I feel privileged to have now heard your Aaron Neville song.

Although I suppose the price I paid pretty much covers it (roommate awakened by me loudly, drunkenly singing Tenacious D songs over the phone with you in that quivering voice we both get when we're being funny / trying not to laugh).

Congrats on getting to see Lucy, and sorry to call and spread my mushroom cloud of depression.

After that I took a ten minute run during which I cried hysterically, and then came in and wrote 26 pages on my screenplay.

I'm such a fucking weirdo.

sarah saint said...

I wish there were something I could do...

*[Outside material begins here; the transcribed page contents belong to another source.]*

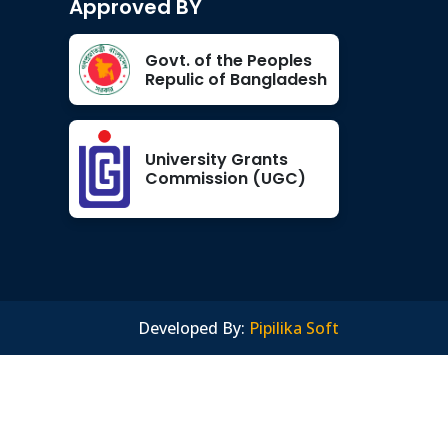
Approved BY
Govt. of the Peoples
Repulic of Bangladesh
University Grants
Commission (UGC)
Developed By:
Pipilika Soft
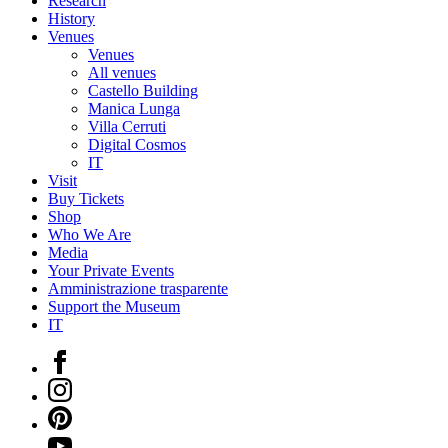
Research
History
Venues
Venues
All venues
Castello Building
Manica Lunga
Villa Cerruti
Digital Cosmos
IT
Visit
Buy Tickets
Shop
Who We Are
Media
Your Private Events
Amministrazione trasparente
Support the Museum
IT
Facebook
Instagram
Pinterest
YouTube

Is there something I can do?

I'm picturing this scenario like a Disney movie. The heroine (played by you) is sad about something and her friend, the squirrel (me), is chattering away nonsensically and looking up with big, eager-to-help cartoon squirrel eyes.

You can spread your mushroom cloud any ol' time. Sorry I couldn't call back. Reception in the Ozarks blows.

palm tree said...

Hey, hope you're feeling better. The voice mail I got this morning didn't SOUND better, but I hope you fell asleep pretty soon after you left it.

I tried to call you, but it's getting close to 11pm here and you may be already asleep.

Sorry I couldn't talk longer last night, but it was date night, and Danny was getting pretty pissed that I kept getting on the phone since we hadn't seen each other in AGES. You certainly know that feeling.

Anyhoo, call me later or whenever.

sarah saint said...

Yeah, I'm better. Just reeling in the aftermath of talking to an ex. Wondering what magic number of bottles of beer need to be consumed in order for me to think it's a good idea to talk to one of the fouler creatures of this earth.

I'm sorry I called you on date night. Did ya'll have a good time?

palm tree said...

Yep, we did have fun. It was nice. We fell asleep during the second movie.

And the advice I gave you that night? I stand by it.